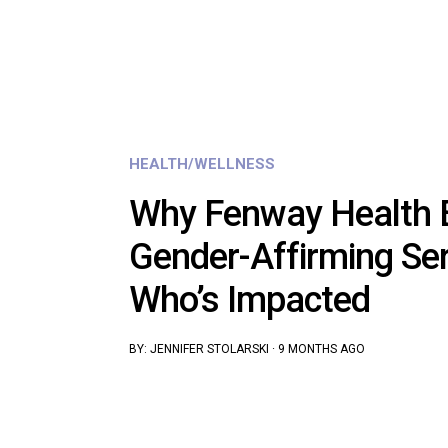
HEALTH/WELLNESS
Why Fenway Health 
Gender-Affirming Se
Who’s Impacted
BY:
JENNIFER STOLARSKI
·
9 MONTHS AGO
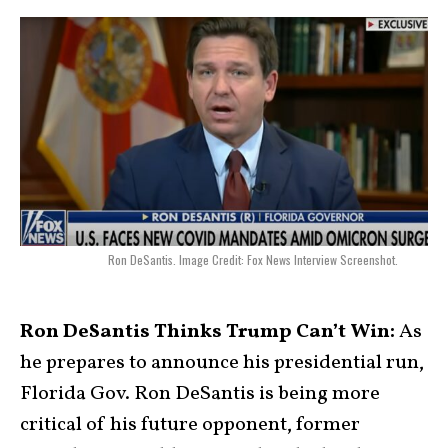
Ron DeSantis. Image Credit: Fox News Interview Screenshot.
Ron DeSantis Thinks Trump Can’t Win:
As
he prepares to announce his presidential run,
Florida Gov. Ron DeSantis is being more
critical of his future opponent, former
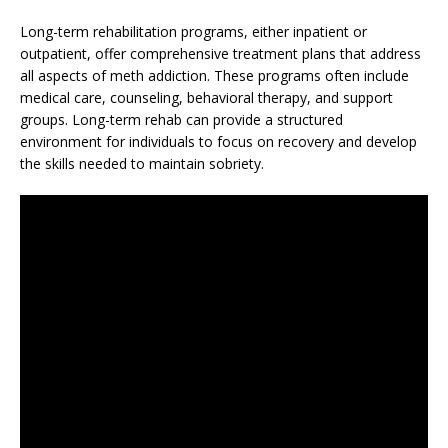
Long-term rehabilitation programs, either inpatient or
outpatient, offer comprehensive treatment plans that address
all aspects of meth addiction. These programs often include
medical care, counseling, behavioral therapy, and support
groups. Long-term rehab can provide a structured
environment for individuals to focus on recovery and develop
the skills needed to maintain sobriety.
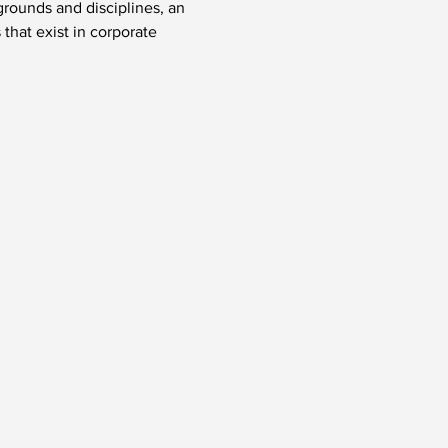
rounds and disciplines, an 
hat exist in corporate 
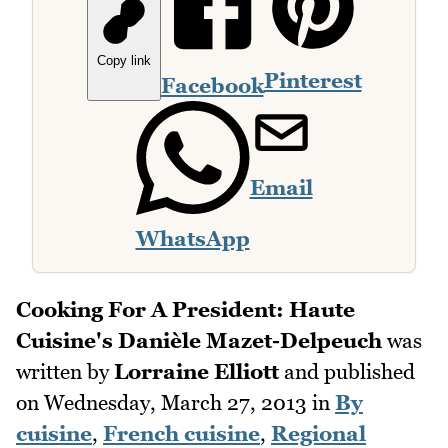
Copy link
Pinterest
Facebook
Email
WhatsApp
Cooking For A President: Haute
Cuisine's Danièle Mazet-Delpeuch
was
written by
Lorraine Elliott
and published
on
Wednesday, March 27, 2013
in
By
cuisine
,
French cuisine
,
Regional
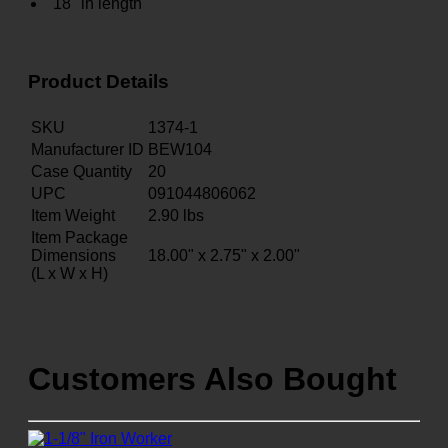
18" in length
Product Details
SKU
1374-1
Manufacturer ID
BEW104
Case Quantity
20
UPC
091044806062
Item Weight
2.90
lbs
Item Package
Dimensions
18.00" x 2.75" x 2.00"
(L x W x H)
Customers Also Bought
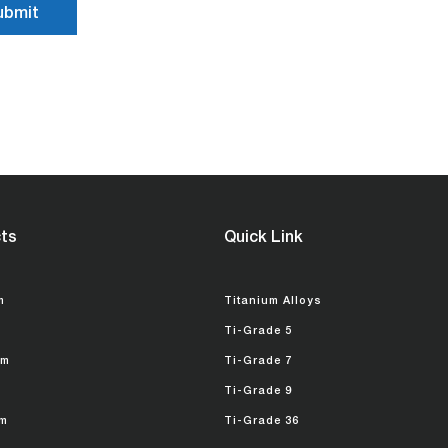
ts
Quick Link
m
Titanium Alloys
Ti-Grade 5
um
Ti-Grade 7
Ti-Grade 9
m
Ti-Grade 36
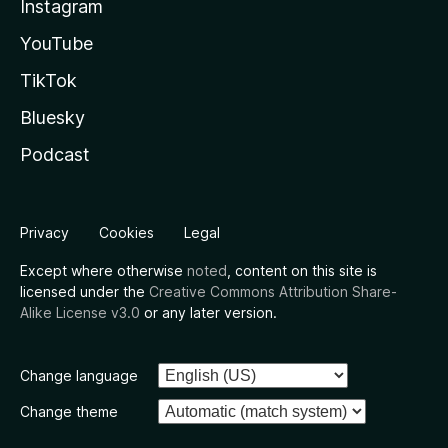
Instagram
YouTube
TikTok
Bluesky
Podcast
Privacy
Cookies
Legal
Except where otherwise
noted
, content on this site is
licensed under the
Creative Commons Attribution Share-
Alike License v3.0
or any later version.
Change language
Change theme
----
WORK ITEM:
Scan the material above. Return every line containing the string "Long".

OUTPUT BELOW:
Long-term rehabilitation programs, either inpatient or
groups. Long-term rehab can provide a structured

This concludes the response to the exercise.